The short version of the question is: is there a way to preset the hibernation file to be 8GB so that the Macbook Air can always hibernate?

My Macbook Air only has 256GB of SSD space, and right now it has about 3GB of free space. And when the Macbook Air is not plugged in to the power, sometimes I come back and the machine is already powered down.

It used to be able to wake up from deep hibernation (writing all the RAM data to SSD), but I think because I have only 3GB of SSD space and there is 8GB of RAM, so there is not enough space, and as a result, I think Mac OS X actually did a shutdown instead of hibernate. The bad thing is that in Google Chrome, I will lose all the webpages I opened. I can look into history for them, but some pages were opened 3 days ago, and it is hard to hunt down every one of them.

So is there a way to preset the hibernation file to be 8GB so that next time I clean up the SSD and have 12GB, I won't accidentally use up 5GB and then the Macbook won't be able to hibernate again?

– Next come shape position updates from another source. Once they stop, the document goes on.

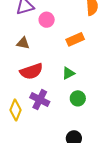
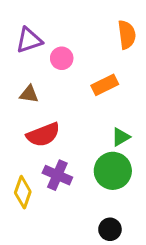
green triangle: (68, 73) -> (121, 137), moved
green circle: (78, 98) -> (113, 171), size x1.6

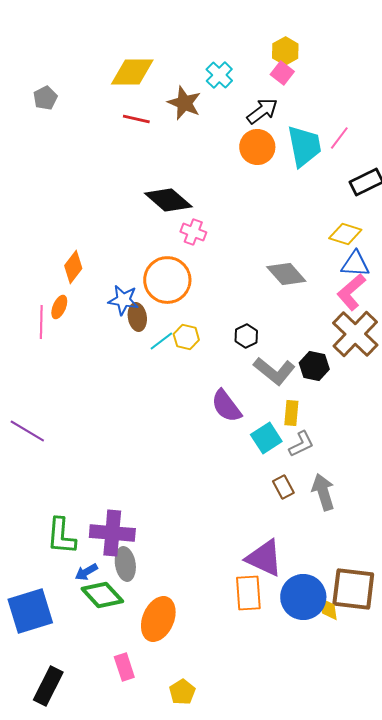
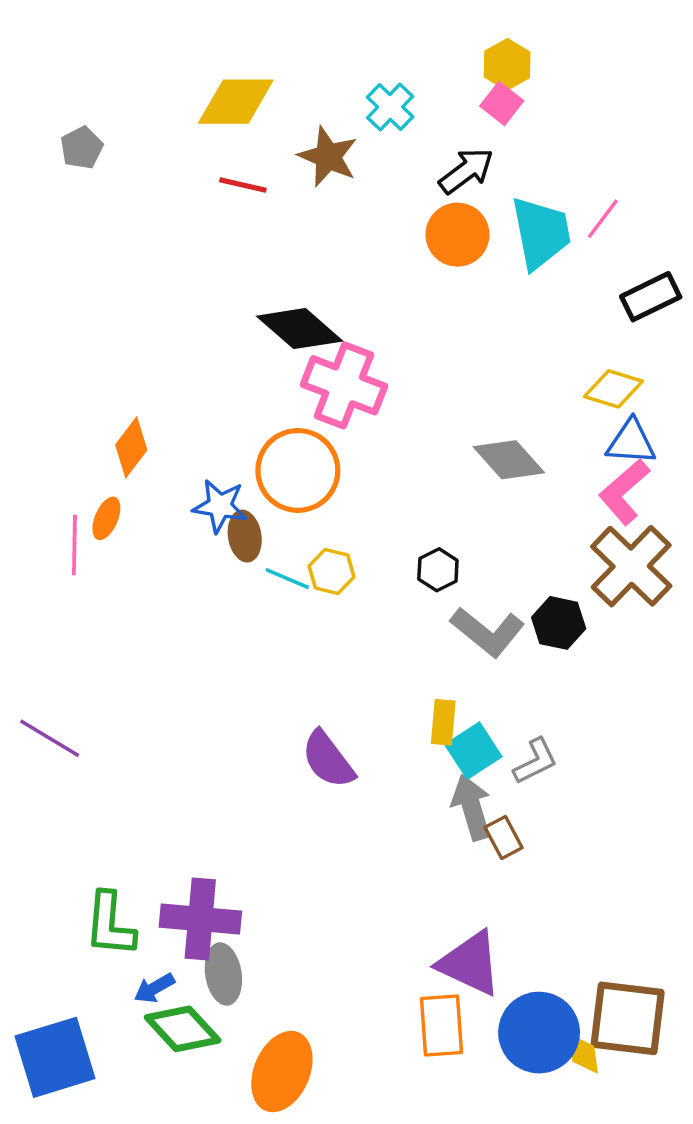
pink cross: (193, 232) -> (344, 385), size x1.8
cyan line: (161, 341) -> (287, 579), turned 60
purple semicircle: (226, 406) -> (328, 759), moved
yellow rectangle: (291, 413) -> (443, 722), moved
gray arrow: (323, 492) -> (472, 807), moved

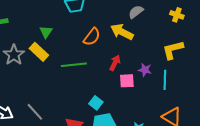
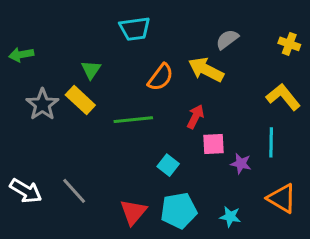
yellow L-shape: (173, 50) -> (283, 97), turned 65
purple star: (145, 70) -> (241, 164), moved
cyan square: (96, 103) -> (168, 165), moved

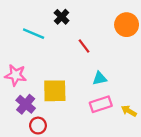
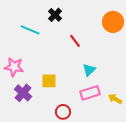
cyan triangle: (100, 78) -> (89, 70), turned -32
yellow square: (55, 91) -> (49, 81), size x0.7
red circle: (38, 126) -> (63, 112), moved

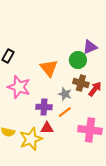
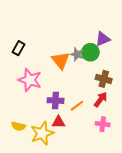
brown cross: (81, 83) -> (104, 79), moved
red arrow: (95, 89) -> (101, 99), moved
gray star: (65, 94) -> (77, 54), moved
pink cross: (90, 130) -> (103, 124), size x0.6

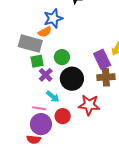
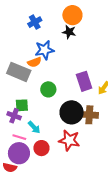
purple rectangle: (102, 59) -> (84, 81), moved
green square: (37, 61) -> (22, 105), moved
purple cross: (46, 75) -> (14, 116), moved, turned -32
black circle: (72, 79) -> (72, 112), moved

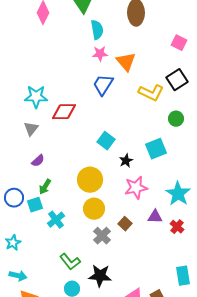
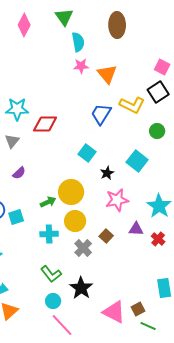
pink square: (179, 43) -> (162, 67), moved
blue trapezoid: (103, 85) -> (101, 114), moved
cyan square: (156, 149) -> (137, 161), turned -30
green arrow: (45, 187) -> (48, 202), moved, turned -147
cyan cross: (56, 220) -> (49, 234), moved, turned 36
black star: (100, 276) -> (81, 288), turned 30

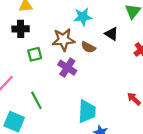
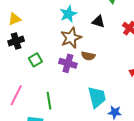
brown star: (63, 40) -> (71, 38), moved
brown semicircle: (88, 47) -> (88, 56), moved
green line: (36, 100) -> (49, 101), turned 36

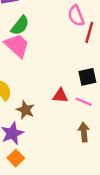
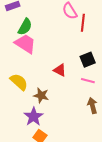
red triangle: (60, 96) -> (60, 70), moved, turned 32

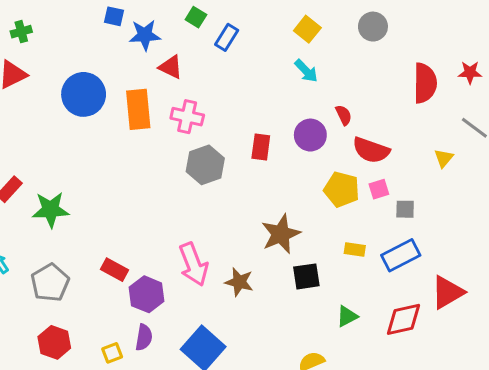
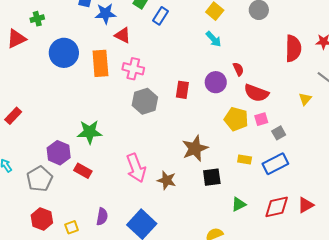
green cross: (21, 32) -> (37, 19), moved
gray square: (405, 209) -> (279, 133), turned -32
green star: (51, 210) -> (90, 132), moved
red triangle: (447, 292) -> (306, 205), moved, size x0.7
purple hexagon: (147, 294) -> (59, 153), moved
yellow square: (112, 353) -> (72, 227), moved

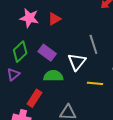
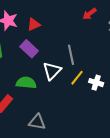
purple rectangle: (47, 53) -> (29, 49), moved
yellow line: (95, 83) -> (77, 78), moved, turned -63

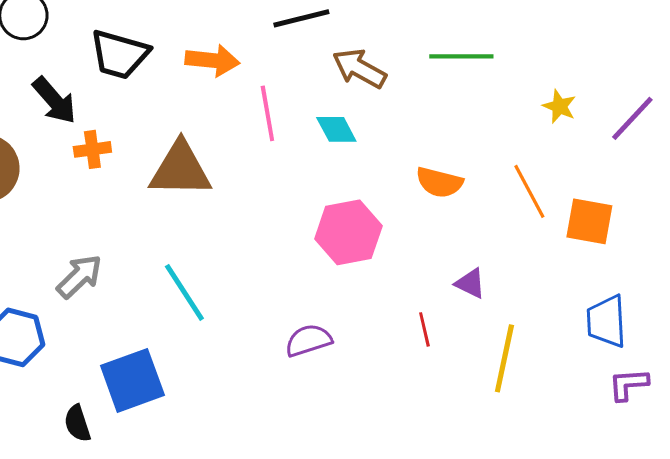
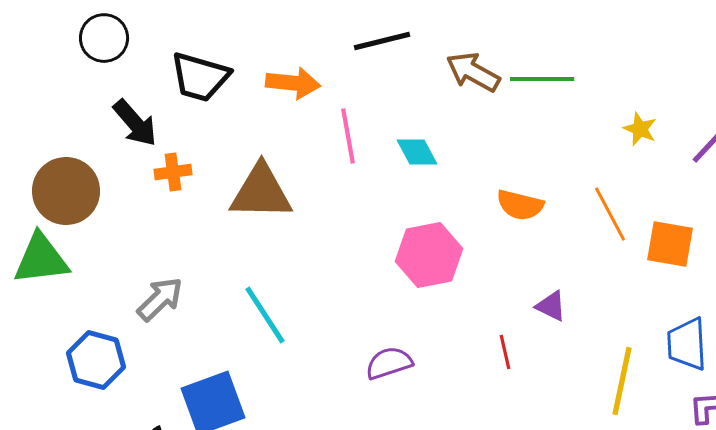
brown arrow: (359, 68) -> (473, 72), moved
yellow line: (504, 358) -> (622, 381), moved

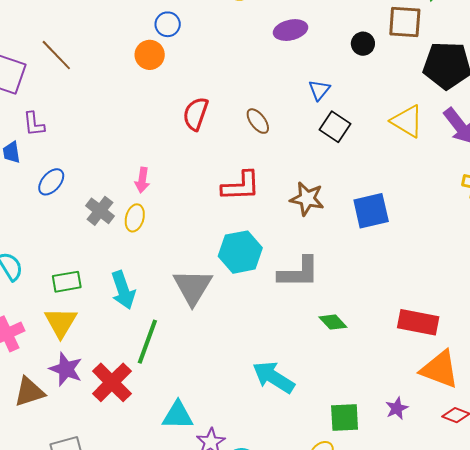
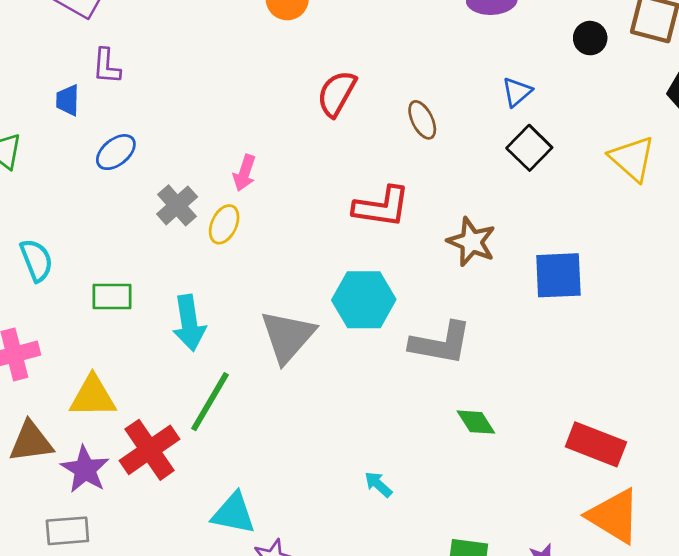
yellow triangle: (61, 322) -> (93, 397), moved, turned 48
purple star: (66, 369) -> (85, 469), moved
cyan arrow: (274, 377) -> (378, 484), size x0.5

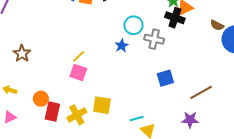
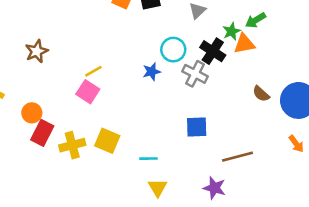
black cross: (175, 18) -> (213, 51), moved
brown semicircle: (217, 25) -> (261, 94), moved
brown star: (22, 53) -> (37, 51), moved
cyan line: (137, 118) -> (148, 159), moved

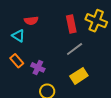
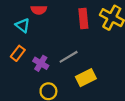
gray line: (75, 49) -> (69, 57), moved
orange rectangle: (17, 61) -> (18, 53), turned 72

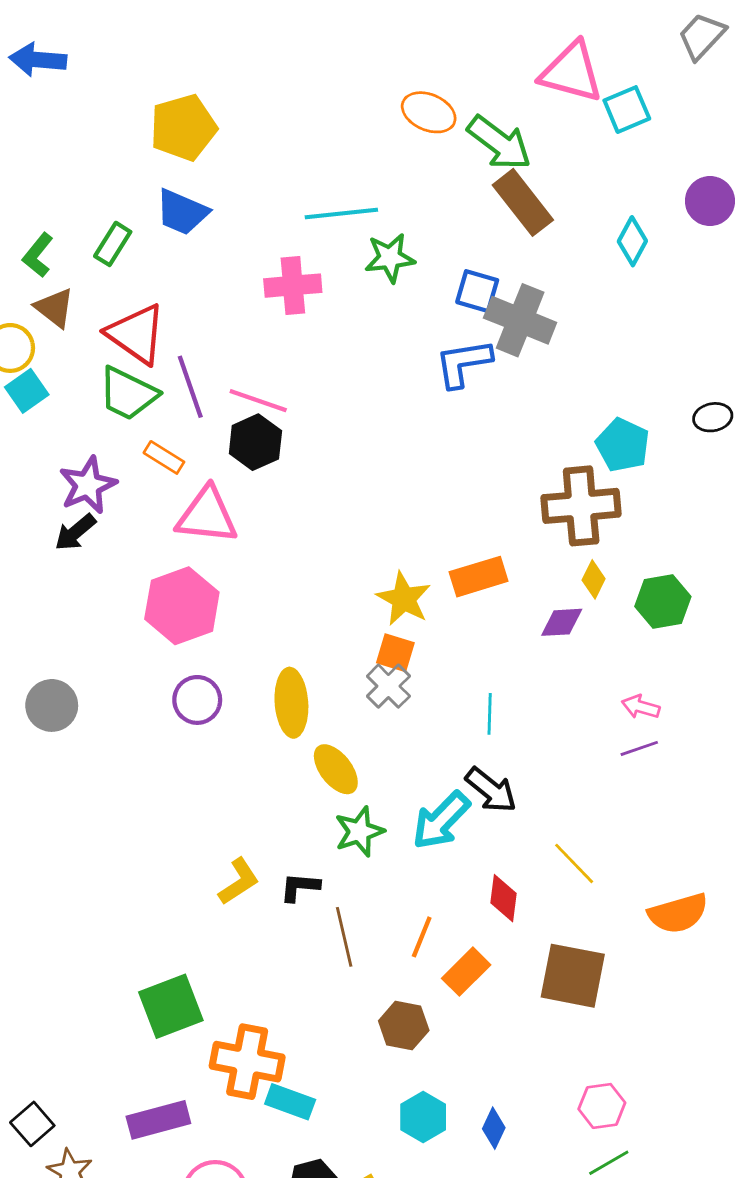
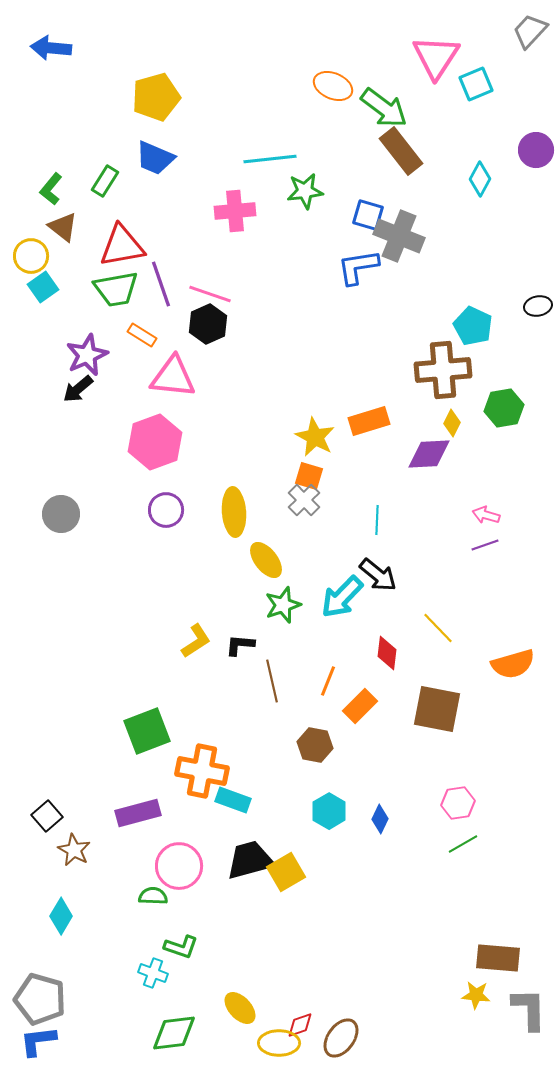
pink triangle: (571, 72) -> (436, 57), turned 48
red triangle: (136, 334) -> (122, 246), turned -45
green trapezoid: (128, 394) -> (116, 289), turned -36
green hexagon: (663, 602) -> (504, 408), moved
purple diamond: (562, 622) -> (429, 454), size x1.4

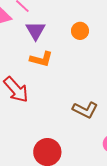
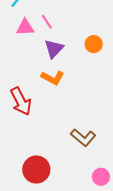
orange circle: (80, 31) -> (94, 44), moved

That is, reserve the space first, so that let's say if I clean up the Macbook Air to have 12GB of free space, immediate make the hibernation file 8GB, and then making the SSD only having 4GB to use?

Best Answer

I don't think there is a way you can affect the size of the file /var/vm/sleepimage, which is the file created when the mac hibernates. You can move the location to which the file is saved to another drive instead of the boot volume using the command:

sudo pmset -a hibernatefile /Volumes/OtherDrive/sleepimage

This other drive can be an external HD or perhaps a USB3 thumb drive. Another option is to purchase a Transcend Jetdrive to use for the sleepimage file, or, better yet, move files from the internal SSD to the Jetdrive.